Radiographic feature will often present with the following depending imaging tests used:
Plain radiograph (X-ray)
- Double air-fluid level, distended stomach, collapsed small bowel
- Distended stomach
- Volvulus with >180° twist
- “Beaking” may be demonstrated at point of twist
- Incomplete or absent entrance of contrast material into and/or out of stomach is indicative of acute obstructive volvulus
Computer tomography (CT)
- Linear septum may be visible within the gastric lumen
- Entire stomach may be herniated
- Ischemia seen as lack of contrast enhancement of gastric wall
How to treat gastric volvulus
Treatment of gastric volvulus will depend on whether it’s an acute or chronic case of the condition. Acute cases are considered an emergency and require immediate surgical correction.
Surgical repair of the stomach structures aimed at keeping it in place is the most common treatment of gastric volvulus. In those who are not good surgical candidates, endoscopic reduction is utilized to minimize surgical trauma and complication. Endoscopic reduction is a procedure where an endoscope is inserted into the mouth and down into the stomach beyond the point of the volvulus. The stomach is then rotated into the correct position.

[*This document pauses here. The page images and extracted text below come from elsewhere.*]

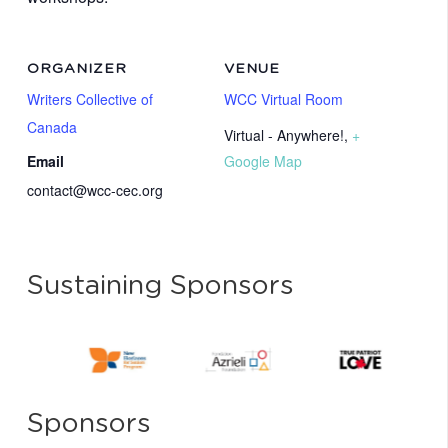
ORGANIZER
VENUE
Writers Collective of
WCC Virtual Room
Canada
Virtual - Anywhere!
,
+
Email
Google Map
contact@wcc-cec.org
Sustaining Sponsors
Sponsors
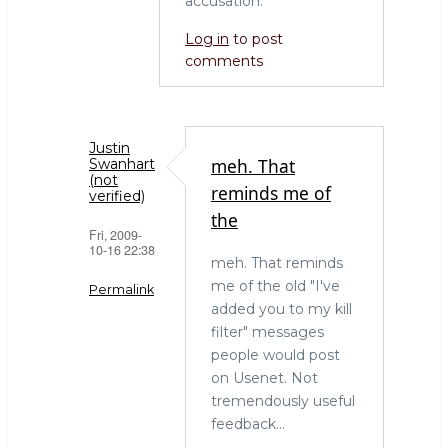
accusation.
Log in
to post
comments
Justin
meh. That
Swanhart
(not
reminds me of
verified)
the
Fri, 2009-
10-16 22:38
meh. That reminds
me of the old "I've
Permalink
added you to my kill
In
filter" messages
reply
people would post
to
on Usenet. Not
Filtering
tremendously useful
by
feedback...
Bob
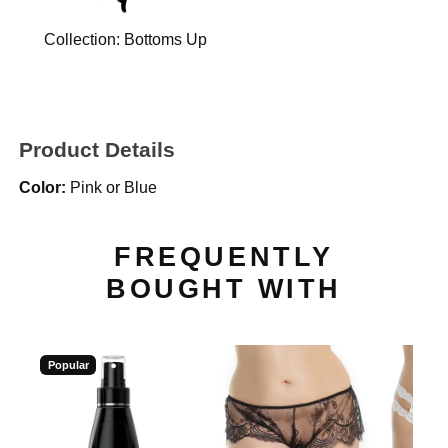
Collection:
Bottoms Up
Product Details
Color:
Pink or Blue
FREQUENTLY
BOUGHT WITH
Popular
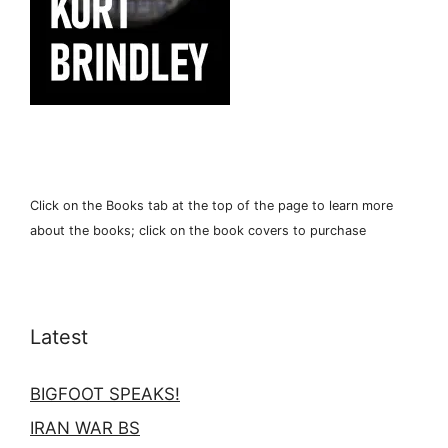
Click on the Books tab at the top of the page to learn more
about the books; click on the book covers to purchase
Latest
BIGFOOT SPEAKS!
IRAN WAR BS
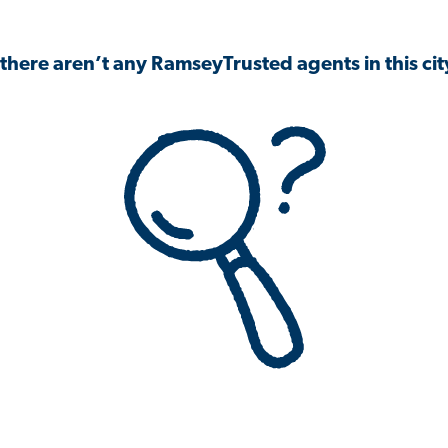
 there aren’t any RamseyTrusted agents in this city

Typical surgical procedures are done by making small surgical incisions into the abdominal cavity and inserting slender tools. This is called a laparoscopic surgery and has the benefit of decreased healing times.
Before surgery is done, the patient is prepped. They are also given analgesics and anti-vomiting medication. Gastric decompression with a nasogastric tube may also be implemented if required. However, care should be taken when placing the nasogastric tube, as it may cause perforation.
After surgery, patients will be admitted to the hospital for a couple of days for observation. This is done to make sure that the surgery was successful and there are no resulting complications. If open surgery was done, it can take up two to six weeks for full recovery.
Gastric volvulus diet
While the general consensus is that surgery is the recommended line of treatment, there are some dietary recommendations you can follow before and after surgery. These include:
- Eating smaller meals throughout the day. This reduces the work the stomach has to do.
- Avoiding fiber-rich foods, including apples, nuts, and broccoli. as they cause increased stress on the stomach and intestines.
- Avoid fried and spicy foods, as they are harder to digest and may slow down the healing process post surgery.
- Drink plenty of water.
Prognosis of gastric volvulus
Those who do not seek treatment for gastric volvulus reportedly have a mortality rate as high as 80 percent. However, historically, these numbers have ranged between 30 and 50 percent for acute cases, with the major cause of death being strangulation of the intestinal tract leading to necrosis and perforation. With advances in diagnosis techniques, acute gastric volvulus is now 15–20 percent.
Gastric volvulus is a serious condition if left untreated. It is highly advised to speak to a medical professional if gastric volvulus is suspected or you have frequent symptoms of unexplainable abdominal pain. If gastric volvulus is diagnosed, you can rest assured that with the care of an experienced doctor, you will be treated successfully.